La femme ne bougeait pas. Le cœur de Ciron battait. Il regarda autour de lui. Ils étaient seuls. Ciron savait qu’il n’y ait aucune halte entre Ciry-le-Noble et Paray-le-Monial et il en était heureux ; ainsi, elle ne pourrait pas descendre avant. Il se creusait les méninges pour trouver une phrase spirituelle pour la saluer, pour faire un geste galant afin de l’aider à descendre. Il pensa qu’un passage aux toilettes serait utile pour vérifier son allure, se recoiffer peut-être… Ciron se regarda dans le miroir : cheveux rares collés au crâne, lunettes aux verres épais, nez long, bouche mince, lèvres sèches, épaules étroites, ventre rond… Il avait un dernier espoir, peut-être n’était-elle pas belle ? Jolie lui suffirait.

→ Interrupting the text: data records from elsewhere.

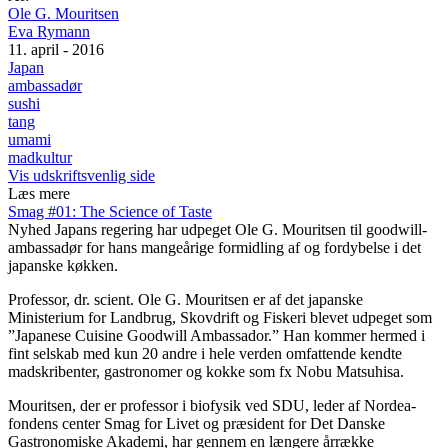
Ole G. Mouritsen
Eva Rymann
11. april - 2016
Japan
ambassadør
sushi
tang
umami
madkultur
Vis udskriftsvenlig side
Læs mere
Smag #01: The Science of Taste
Nyhed
Japans regering har udpeget Ole G. Mouritsen til goodwill-
ambassadør for hans mangeårige formidling af og fordybelse i det
japanske køkken.
Professor, dr. scient. Ole G. Mouritsen er af det japanske
Ministerium for Landbrug, Skovdrift og Fiskeri blevet udpeget som
”Japanese Cuisine Goodwill Ambassador.” Han kommer hermed i
fint selskab med kun 20 andre i hele verden omfattende kendte
madskribenter, gastronomer og kokke som fx Nobu Matsuhisa.
Mouritsen, der er professor i biofysik ved SDU, leder af Nordea-
fondens center Smag for Livet og præsident for Det Danske
Gastronomiske Akademi, har gennem en længere årrække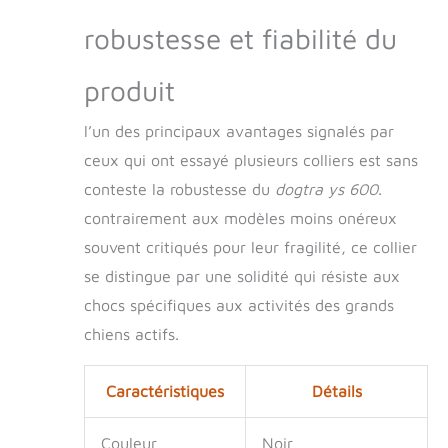
robustesse et fiabilité du
produit
l’un des principaux avantages signalés par
ceux qui ont essayé plusieurs colliers est sans
conteste la robustesse du
dogtra ys 600
.
contrairement aux modèles moins onéreux
souvent critiqués pour leur fragilité, ce collier
se distingue par une solidité qui résiste aux
chocs spécifiques aux activités des grands
chiens actifs.
Caractéristiques
Détails
Couleur
Noir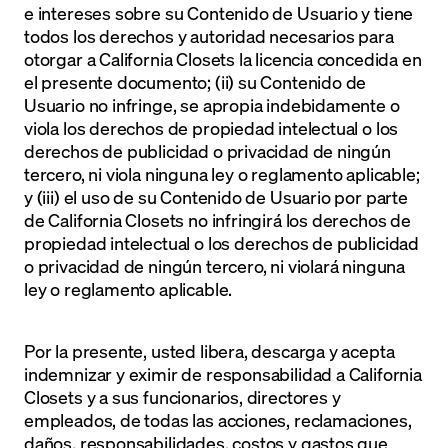
e intereses sobre su Contenido de Usuario y tiene
todos los derechos y autoridad necesarios para
otorgar a California Closets la licencia concedida en
el presente documento; (ii) su Contenido de
Usuario no infringe, se apropia indebidamente o
viola los derechos de propiedad intelectual o los
derechos de publicidad o privacidad de ningún
tercero, ni viola ninguna ley o reglamento aplicable;
y (iii) el uso de su Contenido de Usuario por parte
de California Closets no infringirá los derechos de
propiedad intelectual o los derechos de publicidad
o privacidad de ningún tercero, ni violará ninguna
ley o reglamento aplicable.
Por la presente, usted libera, descarga y acepta
indemnizar y eximir de responsabilidad a California
Closets y a sus funcionarios, directores y
empleados, de todas las acciones, reclamaciones,
daños, responsabilidades, costos y gastos que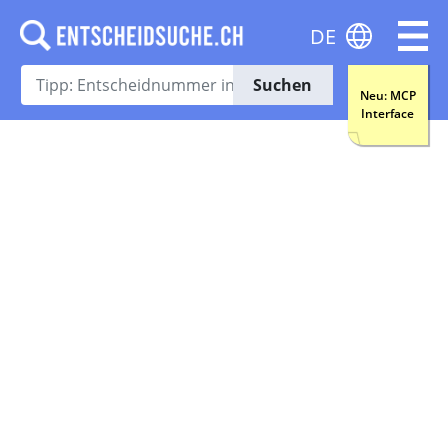
DE
Suchen
Neu: MCP
Interface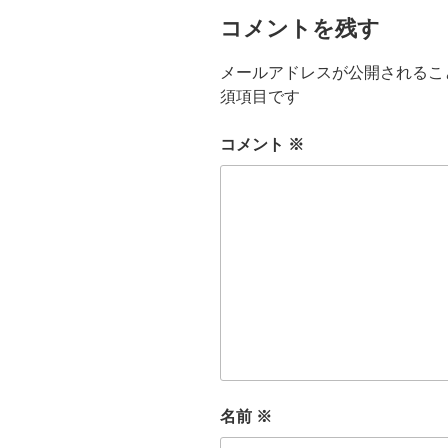
コメントを残す
メールアドレスが公開されるこ
須項目です
コメント
※
名前
※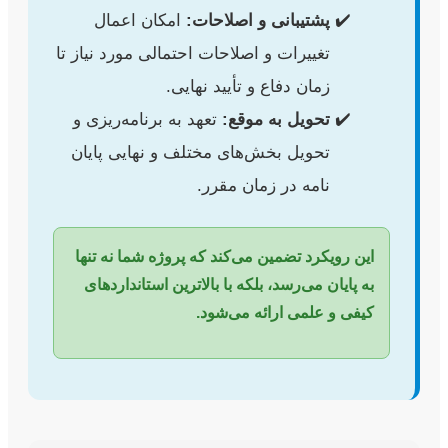
پشتیبانی و اصلاحات:
امکان اعمال
تغییرات و اصلاحات احتمالی مورد نیاز تا
زمان دفاع و تأیید نهایی.
تحویل به موقع:
تعهد به برنامه‌ریزی و
تحویل بخش‌های مختلف و نهایی پایان
نامه در زمان مقرر.
این رویکرد تضمین می‌کند که پروژه شما نه تنها
به پایان می‌رسد، بلکه با بالاترین استانداردهای
کیفی و علمی ارائه می‌شود.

Il sortit des toilettes, retrouva sa place. Ils étaient toujours seuls dans ce wagon. Il regarda autour de lui… tous ces sièges… Ce train lui sembla être une métaphore de sa vie. Le vide, le rien, la solitude. Non, il n’aborderait pas la femme aux cheveux longs.
Ciron avait cinquante-deux ans. Il ferma les yeux pour compter combien d’années encore il habiterait en face de l’église Saint-Martin, combien d’années il entendrait sonner les cloches pour la messe, les mariages, communions, enterrements.
Lorsqu’il rentra chez lui, au 21 de la rue Arsène Durantin, Ciron prépara son repas, soupe aux vermicelles et yaourt caramel. Il alluma la télé, et enfin, se coucha. Avant de s’endormir, il se dit que jamais plus il ne prendrait le train de 16 h 03 pour Paray-le-Monial. Ni un autre train, un autre jour. Jamais.